Post-workout: 30-50g protein… As little fat as possible… 70-100g carbs

I’ll toss in my notes as well. You need to be focused on your diet all around first, and THEN worry about nutrient timing. My recommendations are pretty similar to Josh Berry’s, as I too am a Mountain Dog fan. Here is exactly what I’ve been eating (before the diet). The pre-workout gives me ample fats, carbs, protein, vitamins, minerals, and a little caffeine, to get me rolling into my workout about 1 hour later ready to rock. The Intra-Workout is focused on creating a pump and sustaining my energy levels. And Post-Workout we’ve got protein, carbs, water, and electrolytes by means of the salt, cocoa powder and seaweed.

Quick note, I don’t exactly recommend this for everyone. I’ve just found what I currently like and what works for me.

Pre-Workout

  • Turkey x 70g … Eggs x 2 … English Muffin x 2 … Jam x 2 tbsp … Fruit x 1

Intra Workout

  • Beet Root x 5g, Creatine x 5g, Raw Garlic x 2 cloves… Juice x 8oz … Cereal x 350 cal

Post Workout

  • Whey x 34 grams… Oats x 100g w/ Salt, Cinnamon, Cocoa Powder … Honey x 26g… Peanut Butter x 32g… Seaweed x 1 sheet

r/HomeGym

I’m really liking the layout of this gym right here.
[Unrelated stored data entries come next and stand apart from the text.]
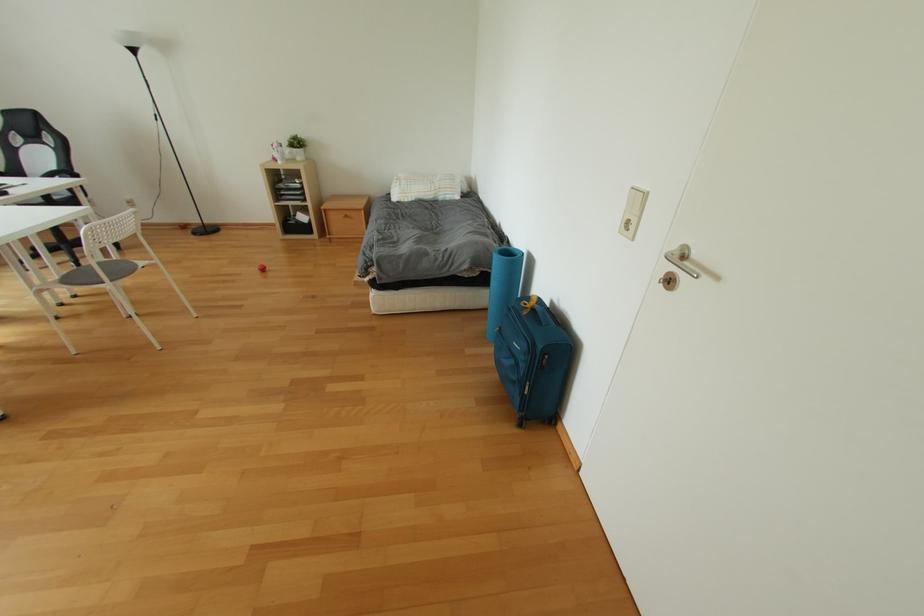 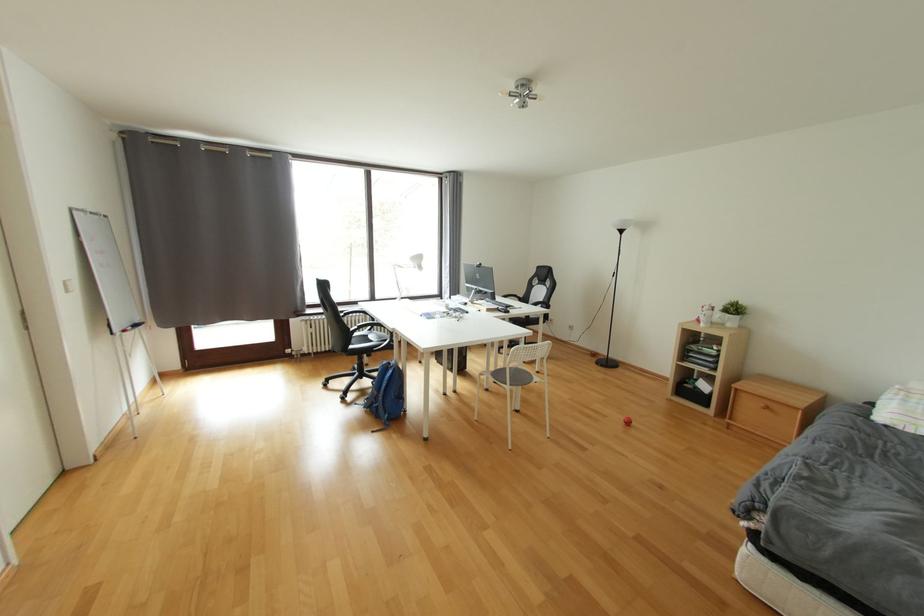 Question: The first image is from the beginning of the video and the second image is from the end. How did the camera likely rotate when shooting the video?

Choices:
 (A) Left
 (B) Right
 (C) Up
 (D) Down

Answer: (A)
It gives me vibes of my earlier gym layout. If they had an ARES wall mount rack like that back in the day, I’m almost positive I would have owned it since I still parked TWO cars in the garage.

Current Targeted Talk

We just wrapped up barbells and benches, now it is time for the best BUDGET Power Rack Discussion.

Upcoming AMA

Looking forward to this one… Temple of Gainz will be joining us for an AMA next week!

One Last Thing…

Training has been going FANTASTIC lately. I’ve been enjoying tinkering with my own programming and layout once again, and I’m finding a fantastic rhythm to what I’m doing in the gym. I got some early feedback on the programming I wrote in January, and I’ve made some pretty large scale changes. Hoping towards the end of the year that I will have it ready to share with everyone.

Also, diet is going fantastic. I’m running it myself this time around, but James, my diet coach, is actively working on an article for us about advanced nutrition. So we are going to have some quality stuff coming for those that want to buy cool equipment and actually get some gains from it.

That is it for the week… see ya in the next one.